The thought of running 42.2 KM (26.2 miles) scares me, but it’s also a really exciting time to challenge myself to do something I never thought I would do in my entire life.
How’s training going you ask? Well, I thought it was time to post a little update on my training and some of the ups & downs I’ve been experiencing. As I’m sure you know, marathon training is not all fun times and rainbows… it’s tough. There’s heartbreak. But, there’s also elation and feelings of accomplishment along the way too.
40 mins ~ 6.91 KM
50 mins ~ 8.55 KM (15 mins easy, 5x(2min speed, 2min easy), 15 min easy)
80 mins ~ 12.80 KM (long run)
44 mins ~ 7.36 KM (10 mins easy, 2x(5min speed, 2 min easy), 20 min easy)
Cross train – 30 mins stationary bike, 10 mins elliptical
45 mins ~ 7.81KM
25 mins ~ 4.08 KM (1 big hill in the middle to challenge me)
Cross train – 40 mins power walk + stretching/yoga
90 mins ~ 14.70 KM long run
Cross train stationary bike & yoga
40 mins ~ 6.80 KM fartlek run
55 mins ~ 8.89 KM (with run crew)
100 mins ~ 15.66 KM long run (got lost on route)

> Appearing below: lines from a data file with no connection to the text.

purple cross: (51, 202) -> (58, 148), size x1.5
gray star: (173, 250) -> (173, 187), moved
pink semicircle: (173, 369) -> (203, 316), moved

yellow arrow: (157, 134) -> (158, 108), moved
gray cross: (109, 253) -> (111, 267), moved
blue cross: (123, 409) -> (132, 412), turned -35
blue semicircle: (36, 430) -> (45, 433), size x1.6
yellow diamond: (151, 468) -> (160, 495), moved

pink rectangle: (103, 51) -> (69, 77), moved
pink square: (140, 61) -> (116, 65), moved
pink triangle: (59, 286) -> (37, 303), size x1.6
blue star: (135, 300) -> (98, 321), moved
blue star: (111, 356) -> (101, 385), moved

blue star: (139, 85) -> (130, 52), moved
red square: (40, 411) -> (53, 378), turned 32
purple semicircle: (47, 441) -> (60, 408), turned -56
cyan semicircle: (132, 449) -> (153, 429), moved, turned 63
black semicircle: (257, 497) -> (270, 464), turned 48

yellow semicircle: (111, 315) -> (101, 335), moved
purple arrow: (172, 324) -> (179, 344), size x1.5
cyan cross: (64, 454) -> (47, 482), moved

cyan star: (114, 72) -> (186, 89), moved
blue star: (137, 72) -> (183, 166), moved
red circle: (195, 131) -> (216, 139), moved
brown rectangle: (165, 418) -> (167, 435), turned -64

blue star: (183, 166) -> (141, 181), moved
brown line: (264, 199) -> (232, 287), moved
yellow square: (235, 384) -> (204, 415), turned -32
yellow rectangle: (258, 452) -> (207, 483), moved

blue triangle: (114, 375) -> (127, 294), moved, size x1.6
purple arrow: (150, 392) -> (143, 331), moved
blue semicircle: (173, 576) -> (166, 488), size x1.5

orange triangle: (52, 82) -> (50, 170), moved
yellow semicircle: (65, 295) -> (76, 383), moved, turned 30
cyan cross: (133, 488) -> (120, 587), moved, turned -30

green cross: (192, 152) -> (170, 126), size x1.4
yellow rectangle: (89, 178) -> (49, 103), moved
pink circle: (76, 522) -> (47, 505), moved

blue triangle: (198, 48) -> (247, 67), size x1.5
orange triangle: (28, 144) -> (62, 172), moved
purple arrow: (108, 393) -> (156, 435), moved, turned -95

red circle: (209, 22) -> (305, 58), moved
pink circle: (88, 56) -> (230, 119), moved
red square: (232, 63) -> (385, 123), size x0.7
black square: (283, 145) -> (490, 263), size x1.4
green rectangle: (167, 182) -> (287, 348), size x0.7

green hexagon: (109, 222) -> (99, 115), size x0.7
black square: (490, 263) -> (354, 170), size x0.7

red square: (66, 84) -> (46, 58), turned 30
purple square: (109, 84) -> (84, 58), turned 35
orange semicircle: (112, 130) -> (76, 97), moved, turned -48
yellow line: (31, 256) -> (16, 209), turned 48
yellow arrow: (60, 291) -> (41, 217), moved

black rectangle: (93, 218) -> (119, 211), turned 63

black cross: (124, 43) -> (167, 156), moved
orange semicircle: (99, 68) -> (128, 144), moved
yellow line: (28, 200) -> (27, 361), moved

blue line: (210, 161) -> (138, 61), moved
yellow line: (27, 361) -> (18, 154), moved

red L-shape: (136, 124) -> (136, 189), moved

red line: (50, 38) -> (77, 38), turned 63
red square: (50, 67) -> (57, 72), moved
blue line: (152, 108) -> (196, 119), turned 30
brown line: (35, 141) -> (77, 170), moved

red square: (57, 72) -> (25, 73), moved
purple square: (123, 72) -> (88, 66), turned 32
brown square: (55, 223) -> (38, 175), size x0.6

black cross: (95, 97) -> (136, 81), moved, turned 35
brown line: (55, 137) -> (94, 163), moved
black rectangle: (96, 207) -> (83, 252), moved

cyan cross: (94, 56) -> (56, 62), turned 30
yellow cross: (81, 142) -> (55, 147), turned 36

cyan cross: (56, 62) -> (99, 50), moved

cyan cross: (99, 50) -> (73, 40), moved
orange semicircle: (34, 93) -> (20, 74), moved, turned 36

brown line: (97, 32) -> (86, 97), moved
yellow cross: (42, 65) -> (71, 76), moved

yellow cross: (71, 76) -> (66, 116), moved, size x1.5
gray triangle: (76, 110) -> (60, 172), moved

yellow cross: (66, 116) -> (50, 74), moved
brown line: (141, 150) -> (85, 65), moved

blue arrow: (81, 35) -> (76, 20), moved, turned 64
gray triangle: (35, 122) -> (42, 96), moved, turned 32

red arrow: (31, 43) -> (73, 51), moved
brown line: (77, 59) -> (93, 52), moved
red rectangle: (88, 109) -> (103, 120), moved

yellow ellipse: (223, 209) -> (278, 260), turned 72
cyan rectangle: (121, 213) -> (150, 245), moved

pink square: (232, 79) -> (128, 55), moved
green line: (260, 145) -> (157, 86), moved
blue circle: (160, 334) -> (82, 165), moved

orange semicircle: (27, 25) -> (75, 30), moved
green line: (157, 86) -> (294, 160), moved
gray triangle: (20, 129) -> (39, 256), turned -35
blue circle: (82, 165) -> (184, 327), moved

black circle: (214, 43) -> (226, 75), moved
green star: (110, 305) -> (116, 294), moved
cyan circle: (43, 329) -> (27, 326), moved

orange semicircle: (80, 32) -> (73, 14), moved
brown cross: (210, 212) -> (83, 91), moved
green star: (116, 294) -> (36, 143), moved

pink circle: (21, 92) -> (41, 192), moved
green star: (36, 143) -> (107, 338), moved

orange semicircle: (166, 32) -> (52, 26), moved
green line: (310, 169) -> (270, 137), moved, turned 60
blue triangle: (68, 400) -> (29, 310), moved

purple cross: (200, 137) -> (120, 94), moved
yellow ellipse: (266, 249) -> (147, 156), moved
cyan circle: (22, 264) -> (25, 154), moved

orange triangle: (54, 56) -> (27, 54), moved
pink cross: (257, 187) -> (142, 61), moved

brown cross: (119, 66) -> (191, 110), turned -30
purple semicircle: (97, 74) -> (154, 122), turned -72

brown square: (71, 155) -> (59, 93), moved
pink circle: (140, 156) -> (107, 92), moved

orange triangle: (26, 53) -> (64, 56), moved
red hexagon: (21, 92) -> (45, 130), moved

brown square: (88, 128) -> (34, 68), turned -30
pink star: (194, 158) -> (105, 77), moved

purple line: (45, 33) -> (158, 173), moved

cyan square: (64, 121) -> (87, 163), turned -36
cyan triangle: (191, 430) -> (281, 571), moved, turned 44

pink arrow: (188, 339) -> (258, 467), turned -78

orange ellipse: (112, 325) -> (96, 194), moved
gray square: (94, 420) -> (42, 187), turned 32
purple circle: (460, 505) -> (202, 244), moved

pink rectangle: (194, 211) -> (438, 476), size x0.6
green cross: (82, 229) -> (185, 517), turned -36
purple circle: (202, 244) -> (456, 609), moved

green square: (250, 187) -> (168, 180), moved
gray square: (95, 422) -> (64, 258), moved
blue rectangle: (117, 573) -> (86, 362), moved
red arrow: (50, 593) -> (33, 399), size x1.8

45 mins ~ 7.35 KM fartlek run
37 mins ~ 5.95 KM hill run (with run crew)
Cross train – 30 mins stationary bike + stretching/yoga
102 mins ~ 16 KM long run (very sluggish, didn’t feel great)
Cross train – 35 mins elliptical
50 mins ~ 8.45 KM
Cross train – 35 mins stationary bike & stretching
28 mins ~ 5 KM
Long run moved into week 6 due to scheduling conflicts — 103 mins ~ 16 KM ( *mental block, very tough run* + 2K at gym later to reach 18 KM for the day)
Cross train – 25 mins elliptical & stretching
4KM Shake out run (steady speed, 1 big hill for challenge)
Run for L’Arche Half Marathon (21.1KM) – 2:06:31 training run
Cross train – 35 mins stationary bike & 20 mins treadmill walking & stretching
If you’re thinking this looks strange, well it kind of is. I’m referring to two similar plans for my training and trying to keep things on my level. Unfortunately, I don’t have the resources to hire a coach right now, so I’m doing this on my own. I personally believe that I am doing ok, but may need to push myself a little harder because some of my speed work may be lacking. Speed/interval training is not my strong point, so I do suffer in this area. Certainly trying to get better within my ability for this training season, but not without difficulty for sure.
During my week 5 (moved into week 6) 16KM long run I started to think that I hated running. How I don’t like putting my body through this “crap”. I started to question my sanity. But when I really thought about it… It’s not that I hate running. It’s that I wish I was better at it.
Ending off week 6 with the Half Marathon was very helpful and I’m glad I registered. I needed the help to get over the 16KM hump that I couldn’t seem to pass for some reason. This Half gave me a boost that I needed to keep training. I will be honest here… when I finished that race I immediately thought about how hard it was going to be to run two of those in a row. It’s scary to visualize the full marathon and I admire those who are out running them all the time. The physical toughness is important, but damn the mental fortitude is necessary. Learning lots about myself this training cycle and right away I can see that I need more confidence in my abilities… in both running and in life. I guess I’m a work in progress, as they say.🙂
How do you keep your mental game strong when training?